La fonction de Guide suprême a été façonnée par Ruhollah Khomeini lors de l’avènement de la République islamique d’Iran, autour du principe du Velayat-e faqih, qui structure l’architecture du pouvoir dans le pays. Khomeini incarnait alors la figure révolutionnaire par excellence, cumulant plusieurs titres religieux, dont celui d’imam, particulièrement prestigieux dans la tradition chiite.
Son successeur, Ali Khamenei, a repris la plupart de ces attributs - à l’exception de celui d’imam. C’est toutefois lui qui a véritablement institutionnalisé la fonction de Guide suprême telle qu’elle existe aujourd’hui. Il en a fait un poste central dans le système politique iranien, incontournable dans de nombreuses décisions stratégiques, mais aussi situé au cœur des rivalités entre factions, avec un rôle d’arbitre entre les différents centres de pouvoir.
À travers son administration, le Beit - également appelé Daftar-e Rahbari -, au sein duquel siège notamment son fils Mojtaba Khamenei, Ali Khamenei disposait d’un appareil de pouvoir fonctionnant en parallèle des institutions officielles de l’État. Ce dispositif renforçait l’influence du Guide tout en lui permettant de rester relativement en retrait de l’exposition publique. Pendant longtemps, c’est le président de la République qui a servi de fusible face aux critiques.
Ce système a fonctionné durant un certain temps, mais il semble avoir conduit ces dernières années à une impasse sur plusieurs dossiers majeurs. L’Iran se retrouve aujourd’hui fortement isolé sur la scène internationale, a perdu une partie de ses alliés régionaux, et traverse une crise économique et sociale profonde. Par ailleurs, le régime a multiplié les hésitations sur des questions stratégiques, notamment sur le dossier nucléaire.

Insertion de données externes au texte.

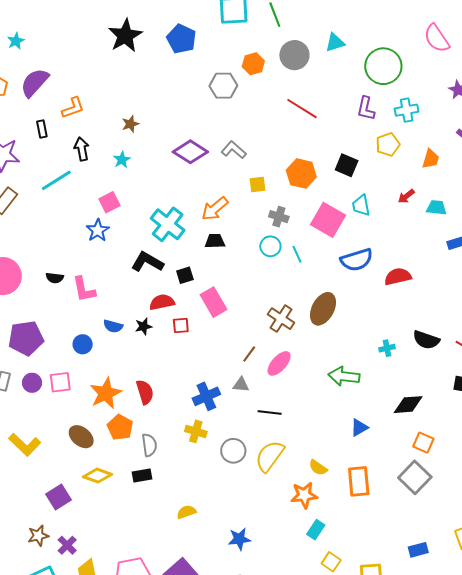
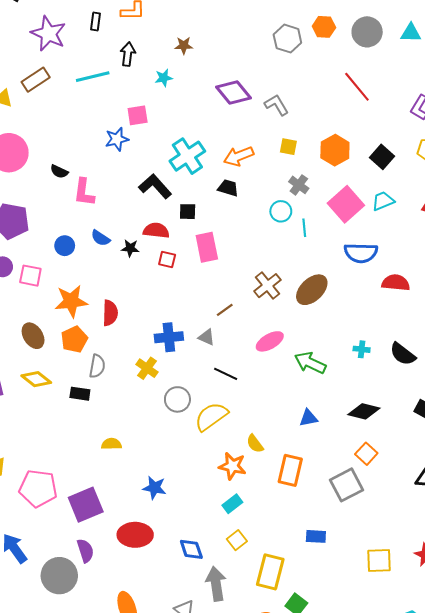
cyan trapezoid: (361, 205) -> (383, 201), turned 60
pink ellipse: (279, 363) -> (270, 341), moved
blue rectangle: (418, 550) -> (316, 536), moved

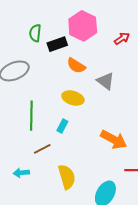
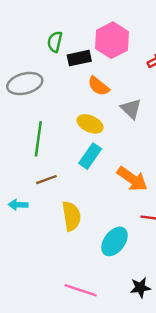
cyan rectangle: (62, 126) -> (90, 156), moved, size x1.5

Sous l’autorité d’Ali Khamenei, la politique vis-à-vis des États-Unis a oscillé entre ouverture à la négociation et maintien d’une posture d’hostilité. Cette attitude, souvent décrite comme une forme de « patience stratégique », a aussi donné l’image d’une indécision persistante. Pour certains observateurs, cette absence de ligne claire a contribué à fragiliser le régime, dont la survie est désormais directement menacée par les frappes israéliennes et américaines.
Au final, l’héritage politique de Khamenei apparaît largement négatif. Le cœur du régime continuera néanmoins de mettre en avant la figure du martyr pour consolider sa légitimité. Cette rhétorique trouve encore un écho au sein d’une base idéologique solide, notamment dans les rangs du Corps des gardiens de la Révolution islamique, mais aussi auprès d’une partie de la population. L’an dernier, par exemple, le candidat ultraconservateur Saeed Jalili avait recueilli 12 millions de voix.

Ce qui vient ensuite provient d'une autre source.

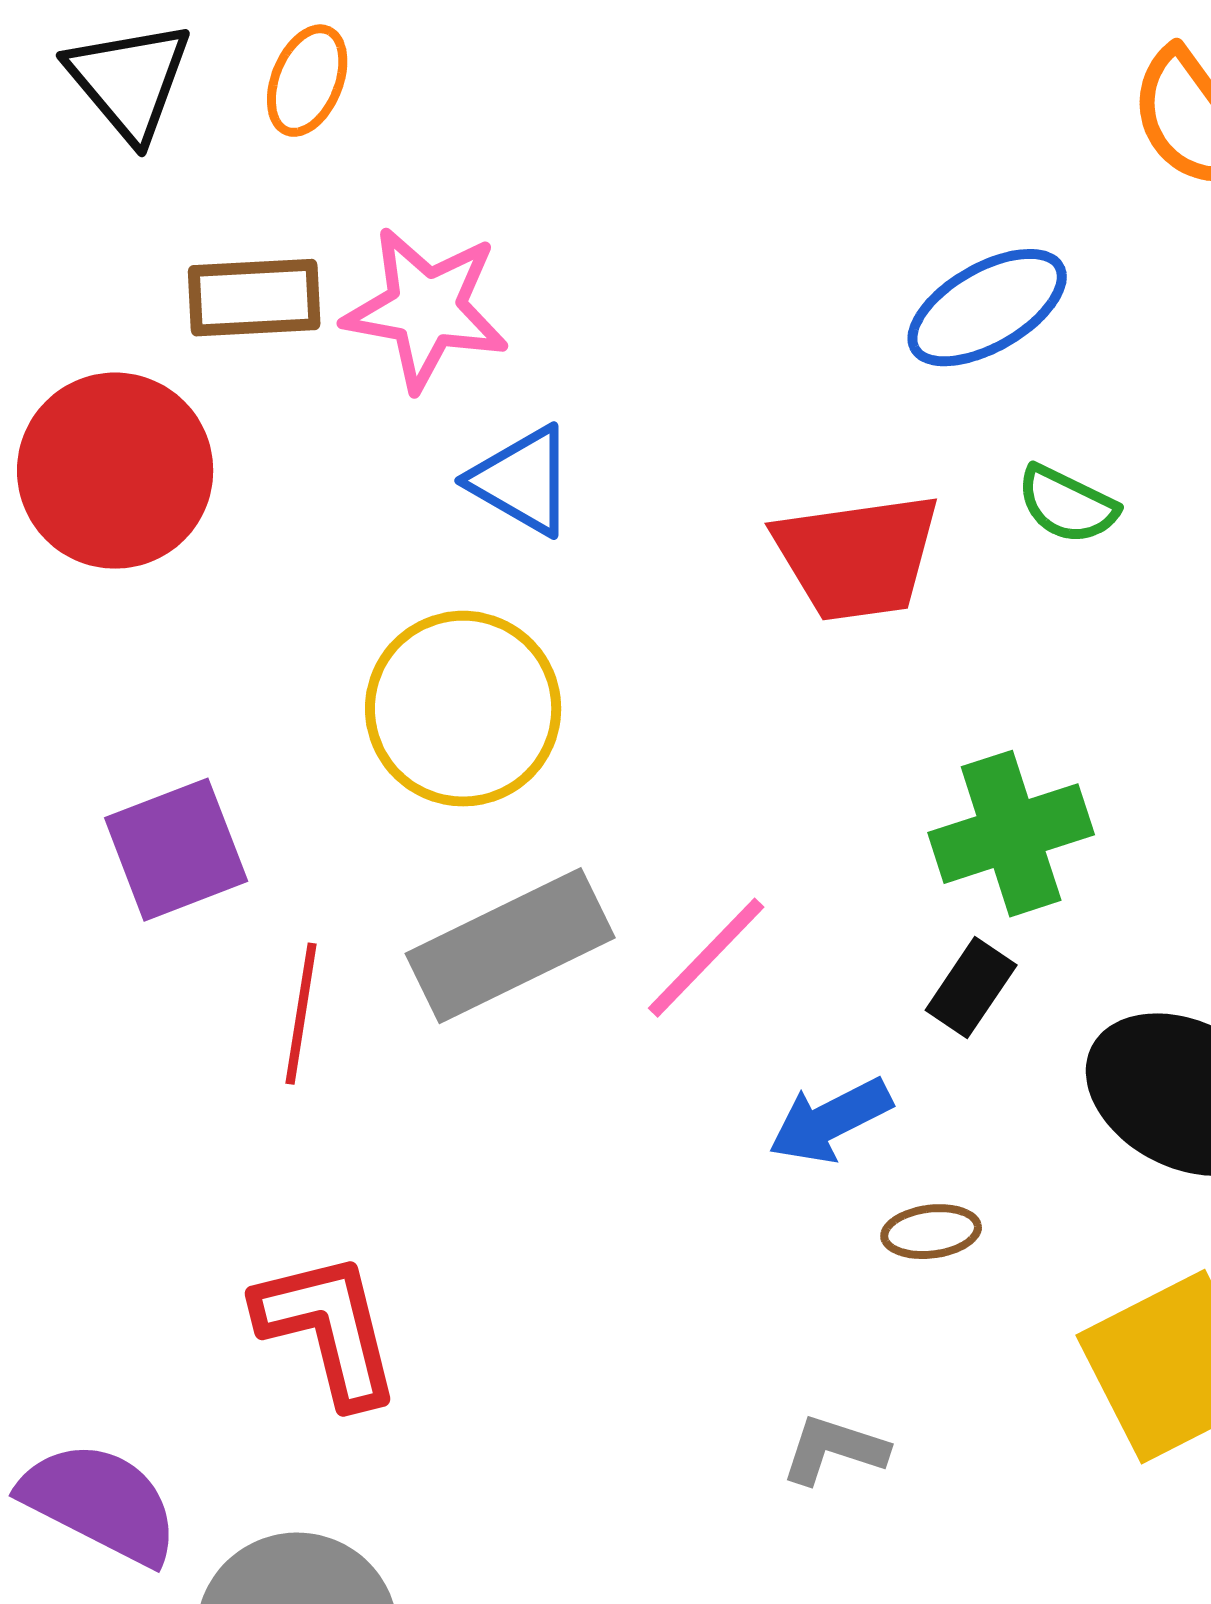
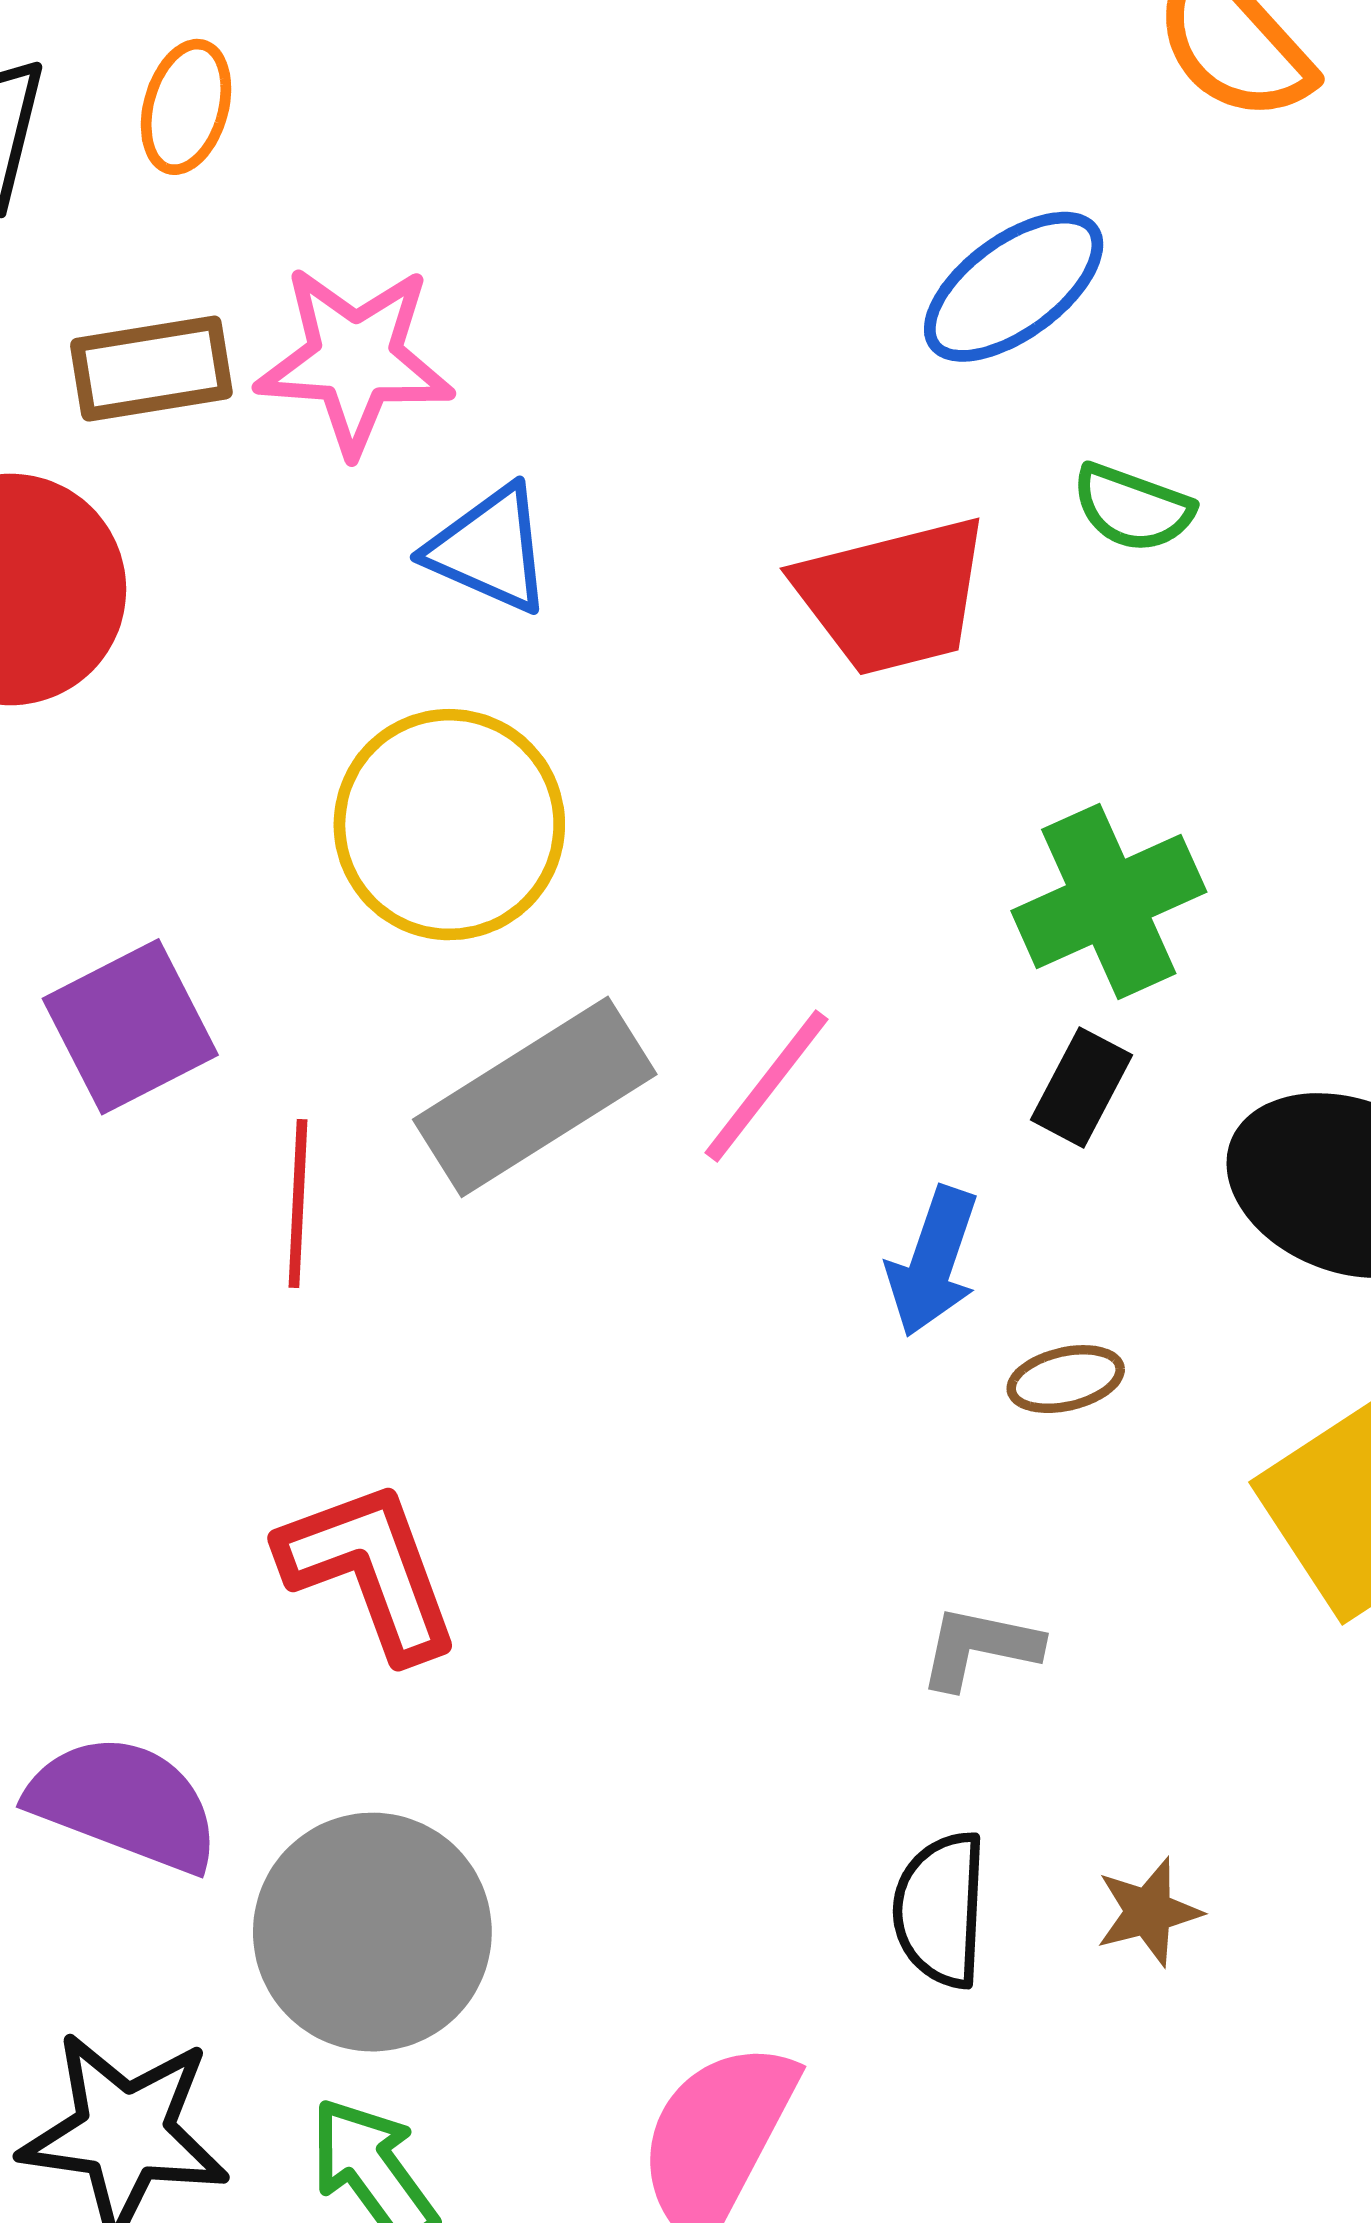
blue arrow: (830, 1121) -> (933, 1262), turned -38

La société iranienne apparaît aujourd’hui profondément divisée. Une base fidèle au régime subsiste, mais une large partie de la population se montre lassée et désabusée. Dans ce contexte, certains Iraniens vont jusqu’à soutenir les attaques menées par les États-Unis et Israël.
Concernant les mobilisations populaires, très peu d’informations fiables filtrent actuellement hors d’Iran, à l’exception de quelques éléments concernant les grandes villes, notamment Téhéran. Les rares témoignages disponibles évoquent une présence massive des forces de sécurité. Selon certaines sources, des tentes auraient été installées dans l’espace public par des militaires vêtus de noir et lourdement armés.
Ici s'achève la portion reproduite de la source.